- [Your task]: From the line containing "restrições amplas e generalizadas, já que" down to the line containing "aumentar as cólicas no bebê" in the records below, reproduce every line exactly, ends included, and omit all others.

- [Extracted material]:
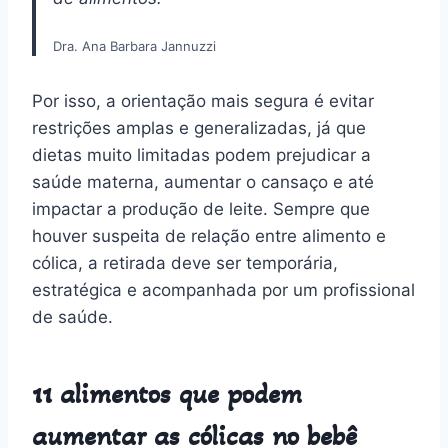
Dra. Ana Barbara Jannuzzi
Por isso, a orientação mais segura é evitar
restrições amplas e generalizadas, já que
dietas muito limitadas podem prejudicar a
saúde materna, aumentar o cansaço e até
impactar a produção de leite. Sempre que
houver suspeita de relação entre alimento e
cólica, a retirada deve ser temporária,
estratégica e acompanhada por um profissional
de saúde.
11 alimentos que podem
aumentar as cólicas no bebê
...
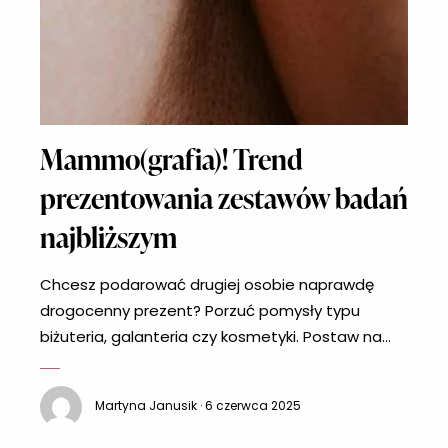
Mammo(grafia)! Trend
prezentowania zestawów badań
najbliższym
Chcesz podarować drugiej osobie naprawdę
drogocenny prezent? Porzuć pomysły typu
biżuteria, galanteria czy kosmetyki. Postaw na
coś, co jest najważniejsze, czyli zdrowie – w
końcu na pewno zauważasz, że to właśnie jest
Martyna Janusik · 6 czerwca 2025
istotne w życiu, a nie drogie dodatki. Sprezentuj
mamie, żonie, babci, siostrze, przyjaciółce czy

- [Task response]:
restrições amplas e generalizadas, já que
dietas muito limitadas podem prejudicar a
saúde materna, aumentar o cansaço e até
impactar a produção de leite. Sempre que
houver suspeita de relação entre alimento e
cólica, a retirada deve ser temporária,
estratégica e acompanhada por um profissional
de saúde.
11 alimentos que podem
aumentar as cólicas no bebê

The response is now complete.